The transcription factor T-bet was identified in CD4(+) T cells, and it controls interferon gamma production and T helper type 1 cell differentiation. T-bet is expressed in certain other leukocytes, and we recently showed (Lord, G.M., R.M. Rao, H. Choe, B.M. Sullivan, A.H. Lichtman, F.W. Luscinskas, and L.H. Glimcher. 2005. Blood. 106:3432-3439) that it regulates T cell trafficking. We examined whether T-bet influences homing of mast cell progenitors (MCp) to peripheral tissues. Surprisingly, we found that MCp homing to the lung or small intestine in T-bet(-/-) mice is reduced. This is reproduced in adhesion studies using bone marrow-derived MCs (BMMCs) from T-bet(-/-) mice, which showed diminished adhesion to mucosal addresin cellular adhesion molecule-1 (MAdCAM-1) and vascular cell adhesion molecule-1 (VCAM-1), endothelial ligands required for MCp intestinal homing. MCp, their precursors, and BMMCs do not express T-bet, suggesting that T-bet plays an indirect role in homing. However, adoptive transfer experiments revealed that T-bet expression by BM cells is required for MCp homing to the intestine. Furthermore, transfer of WT BM-derived dendritic cells (DCs) to T-bet(-/-) mice restores normal MCp intestinal homing in vivo and MCp adhesion to MAdCAM-1 and VCAM-1 in vitro. Nonetheless, T-bet(-/-) mice respond vigorously to intestinal infection with Trichinella spiralis, eliminating a role for T-bet in MC recruitment to sites of infection and their activation and function. Therefore, remarkably, T-bet expression by DCs indirectly controls MCp homing to mucosal tissues.

Alpha-4 integrins and VCAM-1, but not MAdCAM-1, are essential for recruitment of mast cell progenitors to the inflamed lung.
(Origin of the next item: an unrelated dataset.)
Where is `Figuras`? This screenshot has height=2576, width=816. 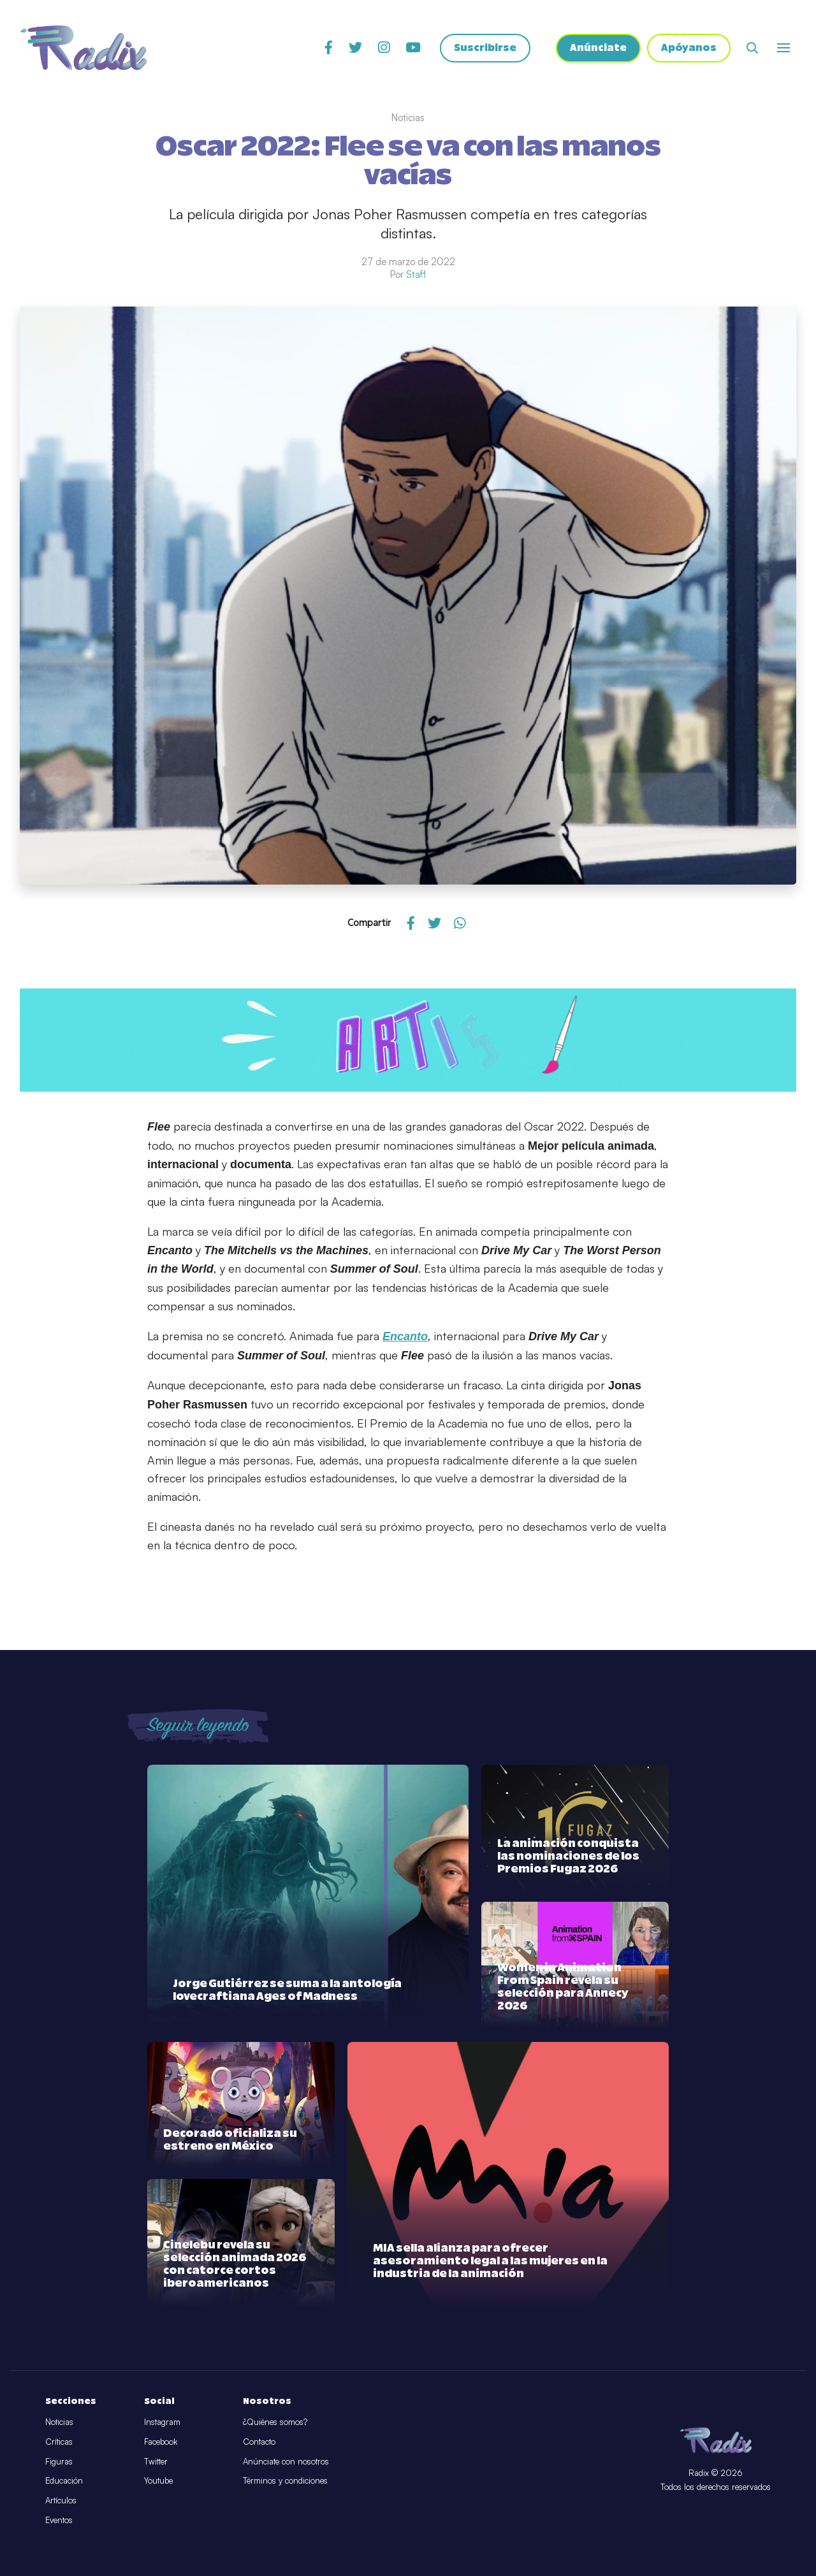 Figuras is located at coordinates (59, 2461).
Normal mouse lungs lack appreciable numbers of mast cells (MCs) or MC progenitors (MCp's), yet the appearance of mature MCs in the tracheobronchial epithelial surface is a characteristic of allergic, T-cell-dependent pulmonary inflammation. We hypothesized that pulmonary inflammation would recruit MCp's to inflamed lungs and that this recruitment would be regulated by distinct adhesion pathways. Ovalbumin-sensitized and challenged mice had a greater than 28-fold increase in the number of MCp's in the lungs. In mice lacking endothelial vascular cell adhesion molecule 1 (VCAM-1) and in wild-type mice administered blocking monoclonal antibody (mAb) to VCAM-1 but not to mucosal addressin CAM-1 (MadCAM-1), recruitment of MCp's to the inflamed lung was reduced by greater than 75%. Analysis of the integrin receptors for VCAM-1 showed that in beta7 integrin-deficient mice, recruitment was reduced 73% relative to wild-type controls, and in either BALB/c or C57BL/6 mice, mAb blocking of alpha4, beta1, or beta7 integrins inhibited the recruitment of MCp's to the inflamed lung. Thus, VCAM-1 interactions with both alpha4beta1 and alpha4beta7 integrins are essential for the recruitment and expansion of the MCp populations in the lung during antigen-induced pulmonary inflammation. Furthermore, the MCp is currently unique among inflammatory cells in its partial dependence on alpha4beta7 integrins for lung recruitment.